With the pictures set aside, return the lines below exactly, beginning at the first and ending at the line containing "Lien Waiver".

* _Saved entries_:

_ _ _ _ _ _ _

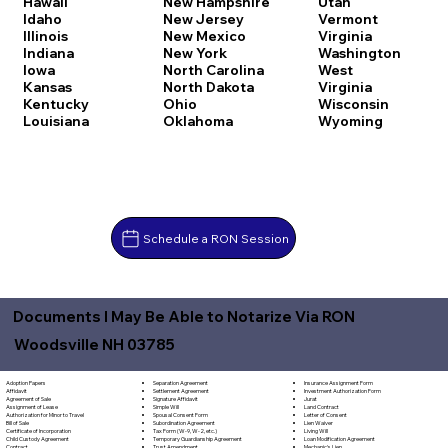
Hawaii
New Hampshire
Utah
Idaho
New Jersey
Vermont
Illinois
New Mexico
Virginia
Indiana
New York
Washington
Iowa
North Carolina
West
Kansas
North Dakota
Virginia
Kentucky
Ohio
Wisconsin
Louisiana
Oklahoma
Wyoming
Schedule a RON Session
Documents I May Be Able to Notarize Via RON
Woodsville NH 03785
Separation Agreement
Adoption Papers
Insurance Assignment Form
Settlement Agreement
Affidavit
Investment Authorization Form
Signature Affidavit
Agreement of Sale
Jurat
Simple Will
Assignment of Lease
Land Contract
Spousal Consent Form
Authorization for Minor to Travel
Letter of Consent
Subordination Agreement
Bill of Sale
Lien Waiver
Tax Form (W-9, W-2, etc.)
Certificate of Incorporation
Living Will
Temporary Guardianship Agreement
Child Custody Agreement
Loan Modification Agreement
Trust Amendment
Contract
Mechanic's Lien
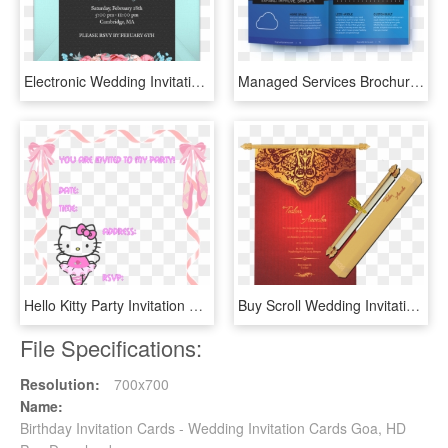
Electronic Wedding Invitations Free Free Online Wedding - Online Wedding Invitations, HD Png Download
Managed Services Brochure Template Invitation Card - Managed Services Brochure, HD Png Download
Hello Kitty Party Invitation Templates - Free Birthday Invitation Templates Hello Kitty, HD Png Download
Buy Scroll Wedding Invitation Cards Sc 6070 Online - Invitation Card Design Scroll, HD Png Download
File Specifications:
Resolution:
700x700
Name:
Birthday Invitation Cards - Wedding Invitation Cards Goa, HD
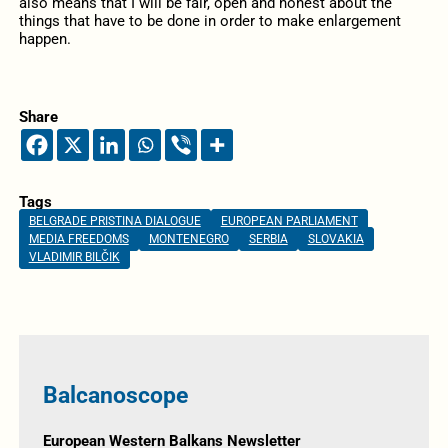
also means that I will be fair, open and honest about the
things that have to be done in order to make enlargement
happen.
Share
Tags
BELGRADE PRISTINA DIALOGUE
EUROPEAN PARLIAMENT
MEDIA FREEDOMS
MONTENEGRO
SERBIA
SLOVAKIA
VLADIMIR BILČIK
Balcanoscope
European Western Balkans Newsletter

_ _ _ _ _ _ _

* _Answer to the exercise_:
Hawaii
New Hampshire
Utah
Idaho
New Jersey
Vermont
Illinois
New Mexico
Virginia
Indiana
New York
Washington
Iowa
North Carolina
West
Kansas
North Dakota
Virginia
Kentucky
Ohio
Wisconsin
Louisiana
Oklahoma
Wyoming
Schedule a RON Session
Documents I May Be Able to Notarize Via RON
Woodsville NH 03785
Separation Agreement
Adoption Papers
Insurance Assignment Form
Settlement Agreement
Affidavit
Investment Authorization Form
Signature Affidavit
Agreement of Sale
Jurat
Simple Will
Assignment of Lease
Land Contract
Spousal Consent Form
Authorization for Minor to Travel
Letter of Consent
Subordination Agreement
Bill of Sale
Lien Waiver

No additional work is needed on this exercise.